MLI blankets are blankets made out of multiple alternating thin sheets of a highly reflective material – in our case we use 6 micron aluminized Mylar (looks a lot like aluminum foil but more durable) – and a netted spacer material – Tulle in our case which is, yes, commonly used to make bridal veils. MLI primarily reduces heat loss by thermal radiation, but is ineffective at reducing thermal losses by heat conduction and convection. They are therefore widely used as thermal control elements for vacuum applications where radiation losses dominate. Satellites are a great example: MLI gives them the characteristic appearance of being covered with aluminum, or sometimes gold foil.

<b>The Hubble Space Telescope (HST)</b> - With MLI blankets (Image from Wikipedia.)

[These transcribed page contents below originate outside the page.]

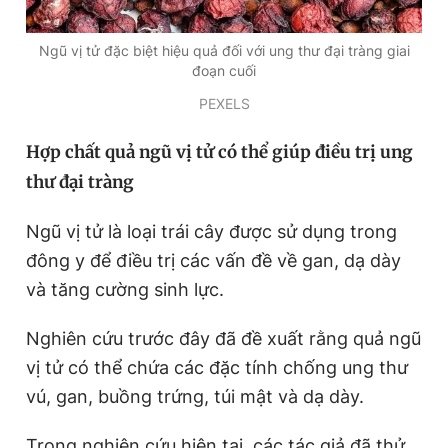
Giấy phép xuất bản số 110/GP - BTTTT cấp ngày 24.3.2020
© 2003-2026 Bản quyền thuộc về Báo Thanh Niên. Cấm sao
Ngũ vị tử đặc biệt hiệu quả đối với ung thư đại tràng giai
chép dưới mọi hình thức nếu không có sự chấp thuận bằng văn
đoạn cuối
bản. Phát triển bởi ePi Technologies, JSC.
PEXELS
Hợp chất quả ngũ vị tử có thể giúp điều trị ung
thư đại tràng
Ngũ vị tử là loại trái cây được sử dụng trong
đông y để điều trị các vấn đề về gan, dạ dày
và tăng cường sinh lực.
Nghiên cứu trước đây đã đề xuất rằng quả ngũ
vị tử có thể chứa các đặc tính chống ung thư
vú, gan, buồng trứng, túi mật và dạ dày.
Trong nghiên cứu hiện tại, các tác giả đã thử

The Hubble Space Telescope (HST) – With MLI blankets (Image from Wikipedia.)

How do they work?

The main idea behind MLI blankets is the principle of radiation balance and the Stefan-Boltzmann law. Ideally, the perfectly insulating blanket would be a blanket that reflects 100% of the incident radiation. It is, however, very hard to fabricate a single-sheet blanket that accomplishes this, but by stacking many highly reflective layers on top of each other we can achieve higher and higher reflectivity, and reduce radiation losses further. The individual reflective layers can’t touch, as then they would transfer heat between them resulting in no added insulation benefit (that is, we short-circuit the heat transfer); we need a spacer material to space them apart.  A netted plastic material such as tulle (bridal veil) is great for this purpose. It is very thin and light allowing for very easy handling of the overall multi-layered blanket.

Why do we need them for HPF?

HPF is an infrared spectrograph which will operate at cryogenic temperatures of 180K, cooled with liquid nitrogen.These low temperatures are needed so we don’t saturate the infrared detector with background radiation. Moreover, the spectrograph operates under vacuum so radiative thermal losses will dominate, which makes MLI a great choice for thermal insulation.

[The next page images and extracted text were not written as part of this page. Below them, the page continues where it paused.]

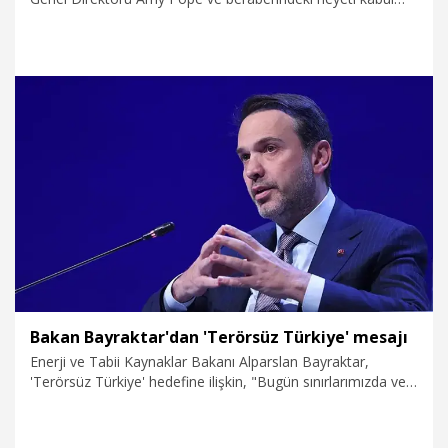
etti.
6.08.2026
Politika
Bakan Bayraktar'dan 'Terörsüz Türkiye' mesajı
Enerji ve Tabii Kaynaklar Bakanı Alparslan Bayraktar,
'Terörsüz Türkiye' hedefine ilişkin, "Bugün sınırlarımızda ve
bölgemizde tesis edilen huzur iklimiyle birlikte kaynaklarımızı
terörün maliyetine değil; üretime, yatırıma, istihdama,
gençlerimizin geleceğine ve milletimizin refahına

<b>MLI blanket making</b> - The blankets are assembled in a clean-room to reduce particulates, which are unfavorable for vacuum pump-down.

MLI blanket making – The blankets are assembled in a clean room to reduce particulates, which are unfavorable for vacuum pump-down.

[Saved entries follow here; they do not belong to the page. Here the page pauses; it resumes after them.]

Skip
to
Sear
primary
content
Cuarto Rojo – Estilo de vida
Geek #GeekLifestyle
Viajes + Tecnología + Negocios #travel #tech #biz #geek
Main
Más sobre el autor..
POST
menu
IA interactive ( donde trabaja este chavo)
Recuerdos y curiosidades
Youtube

Traditionally, MLI blankets are sewn together; the multi-layered blanket being held together by stitches. However, any kind of hole that punches through the layers tends to degrade the overall thermal performance of the blanket. Another method, of using tag-pins – the small nylon “I” looking pins that are used to hook price tags to clothes in stores – to fix the layers in place, has been mentioned in the literature, see this paper by R. Hatakenaka. That way you don’t need to punch as many holes as when you are sewing, and tagging – a few inches between tags – is faster and less error-prone than sewing around the whole perimeter of the blanket. Moreover, the tag-pins allow you to fasten the layers together without compressing them, which reduces stress around the holes. Lastly, the blankets tend to contract in the direction of sewing, which might lead them to be too small if not over-sized properly.

The blankets need to be properly sized, aligned, and held together to cover the whole radiation shield, liquid nitrogen tank, and copper thermal straps. Strategically placed Velcro-pads are used to align and hold the blankets in place on the instrument. We sew the Velcro onto the blankets to strongly fix them to the blankets. This results in more holes punched on the area of the Velcro than the tag-only method, but sewing fixes them better to the blankets.

See the video at the top of this post for all the details on how we put everything together!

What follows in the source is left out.